There is an eye-opening article in the New York Times called “Looking for Evidence That Therapy Works.” It states that while the evidence-based treatment known as cognitive behavioral therapy (CBT) has been shown to be effective in treating many disorders, including obsessive-compulsive disorder, the majority of therapists only use CBT occasionally, or in conjunction with other therapies. It’s not that they don’t know about the documented benefits of CBT, it’s that they view their craft as an art, where they individualize treatment depending on their own personalities and their relationships with their patients.
I find this highly disturbing. While establishing a good rapport with a patient is important, a good relationship in conjunction with the wrong therapy won’t help someone who suffers with OCD, and may very well be harmful. In my opinion, it’s similar to having cancer that is highly treatable, only to have your oncologist forge ahead on a new, unproven treatment path.
It’s interesting that, according to the article, “every clinician overestimates how well they [themselves] are doing.” In many cases, patients are not honest with their therapist. For example, instead of letting their therapist know they are doing poorly, they will simply say they’re fine and are done with treatment. They will then leave and look for another therapist.
My son Dan’s first therapist did not use exposure and response prevention (ERP) therapy (the CBT used to treat OCD), yet I’m sure this therapist thought he was still helping Dan. We all did. It wasn’t until his OCD became severe, and I became more knowledgeable, that we realized the therapist had gotten it wrong. By then he had retired, so I never had the chance to talk with him about it. So yes, he is one of the many clinicians who overestimated his success.
I certainly don’t want to paint a negative picture of all therapists, as there are so many dedicated, caring, professionals out there who go above and beyond what is expected of them to try to help their patients. These therapists recognize their obligation to be aware of, and implement, evidence-based therapy whenever possible. If they are not well-trained in the appropriate therapy, they realize it is their responsibility to refer their patient to someone who is.

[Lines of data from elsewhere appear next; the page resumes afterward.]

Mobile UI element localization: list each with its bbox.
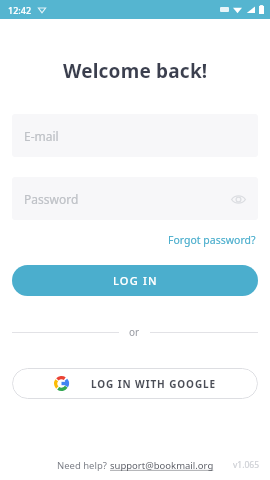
staticText: LOG IN WITH GOOGLE	[91, 377, 217, 391]
button[interactable]: E-mail	[12, 114, 258, 157]
staticText: Forgot password?	[168, 233, 256, 247]
staticText: or	[129, 325, 140, 339]
button[interactable]: Show password	[228, 189, 248, 209]
button[interactable]: support@bookmail.org	[110, 459, 214, 472]
staticText: v1.065	[233, 459, 260, 471]
staticText: support@bookmail.org	[110, 459, 214, 472]
staticText: 12:42	[8, 4, 32, 16]
button[interactable]: Forgot password?	[166, 230, 258, 250]
staticText: E-mail	[24, 128, 59, 144]
button[interactable]: Password	[12, 177, 258, 220]
button[interactable]: LOG IN	[12, 265, 258, 296]
button[interactable]: LOG IN WITH GOOGLE	[12, 368, 258, 399]
staticText: Welcome back!	[63, 58, 208, 84]
staticText: LOG IN	[113, 273, 158, 288]
staticText: Password	[24, 191, 79, 207]
staticText: Need help?	[57, 459, 110, 472]
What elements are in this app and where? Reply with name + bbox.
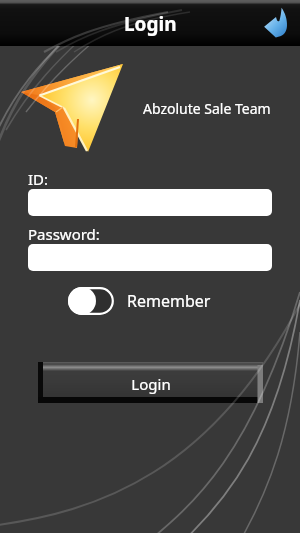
staticText: Abzolute Sale Team [143, 99, 271, 118]
staticText: Remember [127, 290, 211, 312]
button[interactable]: Back [258, 5, 294, 41]
staticText: ID: [28, 169, 49, 189]
button[interactable]: Remember toggle [68, 287, 114, 315]
button[interactable]: Password input [28, 244, 272, 271]
staticText: Password: [28, 224, 100, 244]
button[interactable]: Login [38, 362, 263, 403]
staticText: Login [131, 374, 171, 394]
button[interactable]: ID input [28, 189, 272, 216]
staticText: Login [124, 11, 177, 37]
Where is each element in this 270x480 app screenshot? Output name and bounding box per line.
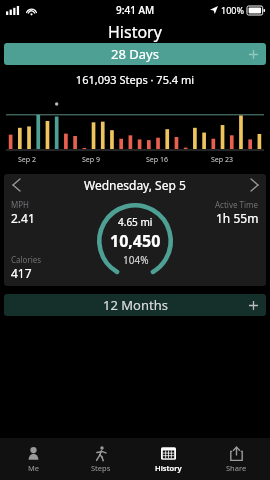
button[interactable]: Me bbox=[0, 438, 67, 480]
staticText: Sep 2 bbox=[18, 155, 36, 165]
staticText: 10,450 bbox=[110, 230, 161, 252]
button[interactable]: Steps bbox=[67, 438, 134, 480]
staticText: MPH bbox=[11, 199, 30, 210]
staticText: 28 Days bbox=[111, 45, 159, 63]
staticText: History bbox=[108, 21, 162, 43]
staticText: 1h 55m bbox=[216, 210, 259, 226]
staticText: 4.65 mi bbox=[118, 215, 153, 229]
staticText: Calories bbox=[11, 254, 42, 265]
staticText: 100% bbox=[221, 4, 244, 16]
button[interactable]: 12 Months bbox=[4, 294, 266, 316]
staticText: 417 bbox=[11, 265, 32, 281]
staticText: 161,093 Steps · 75.4 mi bbox=[0, 72, 270, 87]
button[interactable]: Share bbox=[202, 438, 270, 480]
staticText: 104% bbox=[123, 253, 149, 267]
button[interactable]: Next day bbox=[242, 174, 266, 196]
staticText: Wednesday, Sep 5 bbox=[84, 177, 186, 193]
staticText: Sep 16 bbox=[146, 155, 168, 165]
staticText: Active Time bbox=[215, 199, 259, 210]
staticText: Sep 23 bbox=[211, 155, 233, 165]
staticText: History bbox=[155, 463, 182, 473]
staticText: Share bbox=[226, 463, 247, 473]
staticText: Me bbox=[28, 463, 40, 473]
button[interactable]: 28 Days bbox=[4, 43, 266, 65]
button[interactable]: Previous day bbox=[4, 174, 28, 196]
staticText: Sep 9 bbox=[82, 155, 100, 165]
staticText: 2.41 bbox=[11, 210, 35, 226]
staticText: 9:41 AM bbox=[116, 3, 155, 17]
button[interactable]: History bbox=[134, 438, 202, 480]
staticText: 12 Months bbox=[103, 296, 168, 314]
staticText: Steps bbox=[91, 463, 111, 473]
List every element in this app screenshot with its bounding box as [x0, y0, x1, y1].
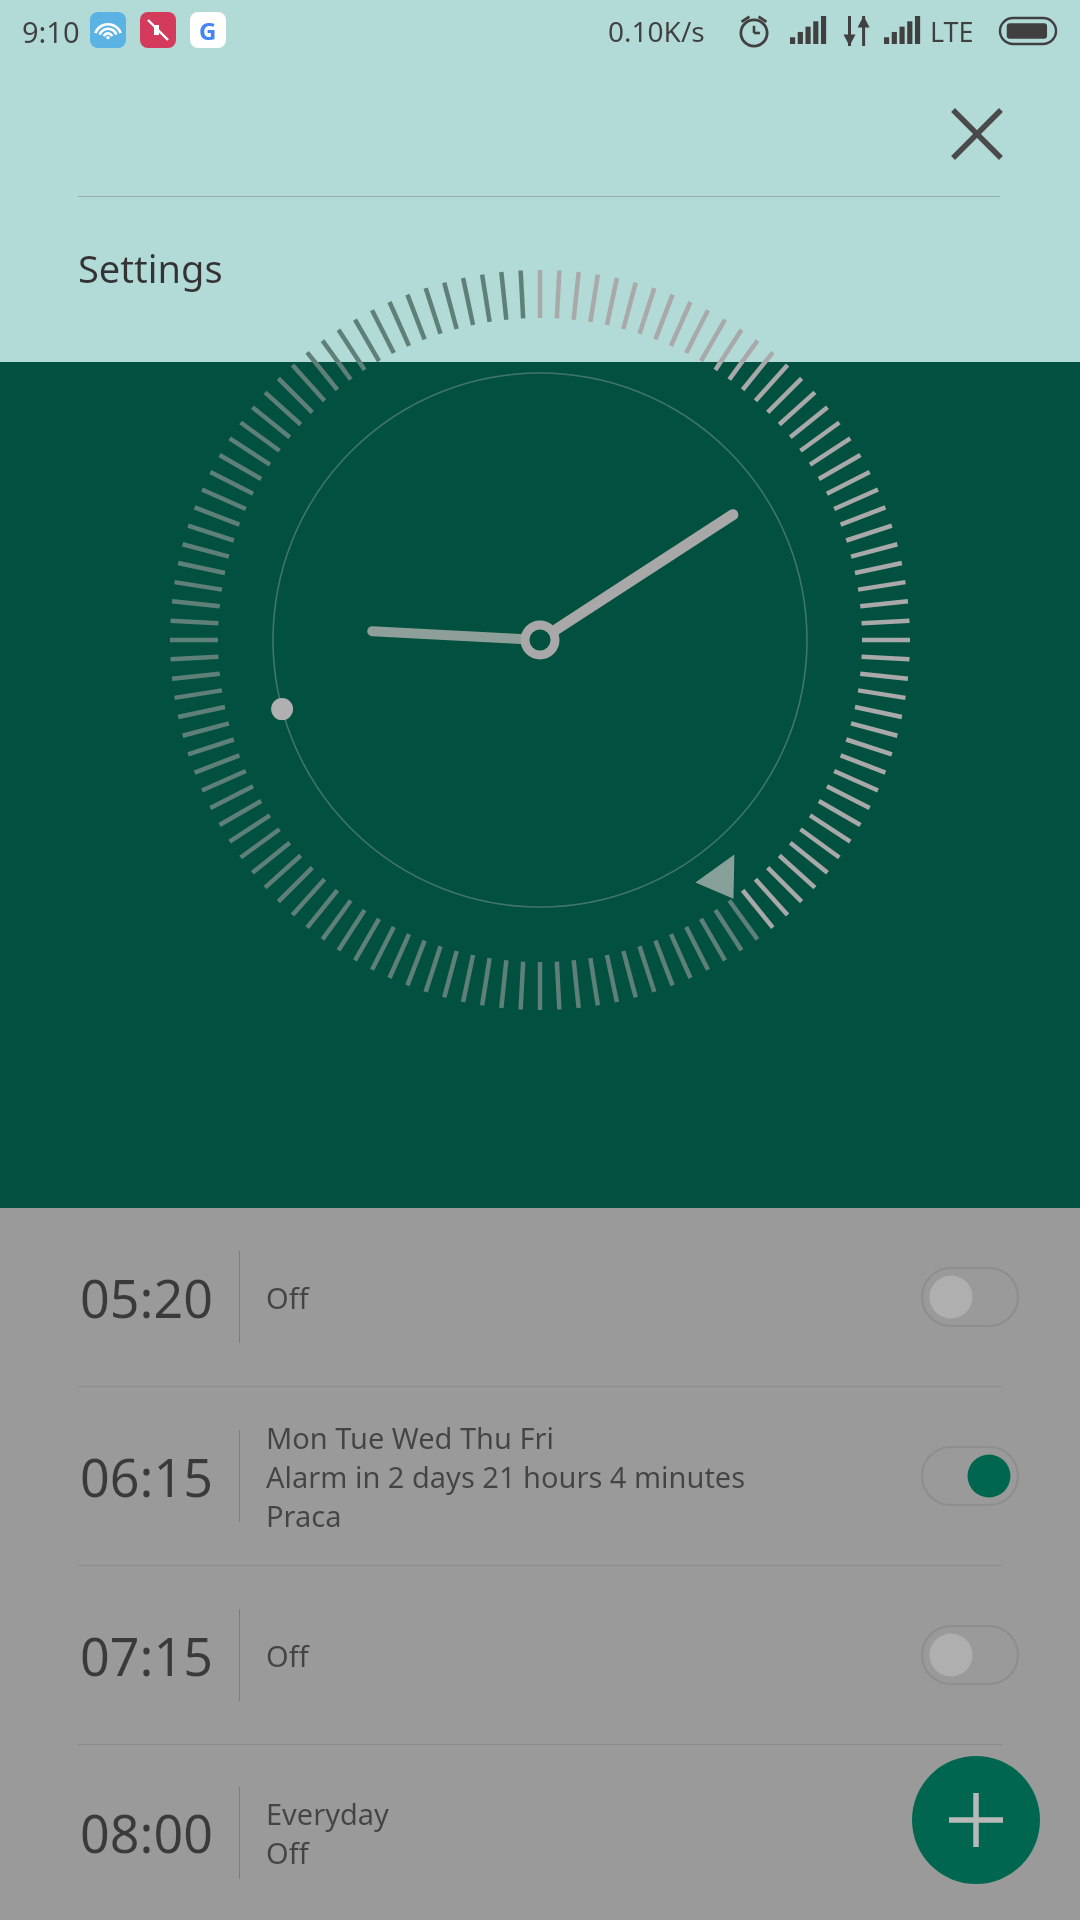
button[interactable]: Alarm off	[922, 1804, 1018, 1862]
staticText: Alarm in 2 days 21 hours 4 minutes	[266, 1457, 746, 1496]
button[interactable]: 06:15	[0, 1387, 1080, 1565]
staticText: LTE	[930, 13, 974, 50]
button[interactable]: 07:15	[0, 1566, 1080, 1744]
button[interactable]: Alarm off	[922, 1268, 1018, 1326]
staticText: Mon Tue Wed Thu Fri	[266, 1418, 554, 1457]
button[interactable]: Close	[938, 95, 1016, 173]
button[interactable]: Alarm on	[922, 1447, 1018, 1505]
staticText: 07:15	[80, 1620, 213, 1691]
button[interactable]: Add alarm	[912, 1756, 1040, 1884]
button[interactable]: 05:20	[0, 1208, 1080, 1386]
staticText: 08:00	[80, 1797, 213, 1868]
staticText: 0.10K/s	[608, 12, 705, 50]
staticText: 06:15	[80, 1441, 213, 1512]
staticText: 05:20	[80, 1262, 213, 1333]
button[interactable]: Alarm off	[922, 1626, 1018, 1684]
staticText: G	[199, 14, 217, 47]
staticText: Praca	[266, 1496, 342, 1535]
staticText: Off	[266, 1278, 309, 1317]
staticText: 9:10	[22, 12, 80, 51]
button[interactable]: 08:00	[0, 1745, 1080, 1920]
staticText: Everyday	[266, 1794, 389, 1833]
staticText: Off	[266, 1636, 309, 1675]
staticText: Off	[266, 1833, 309, 1872]
staticText: Settings	[78, 242, 223, 294]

They care.
I am aware that many people with OCD also struggle with depression, additional anxiety disorders, or other mental health issues. Certainly these comorbid conditions have the potential to complicate the path to recovery. That is just one of the many reasons why those with OCD should seek out therapists who specialize in treating their disorder.
How do we find these therapists, these specialists who use or at least work toward using evidence-based therapy? At the end of the article, the author proposes some great questions to ask potential therapists. I highly recommend reading it in its entirety, or at the very least, checking out the list of questions. With the right therapist and the right therapy, recovery from OCD is absolutely possible.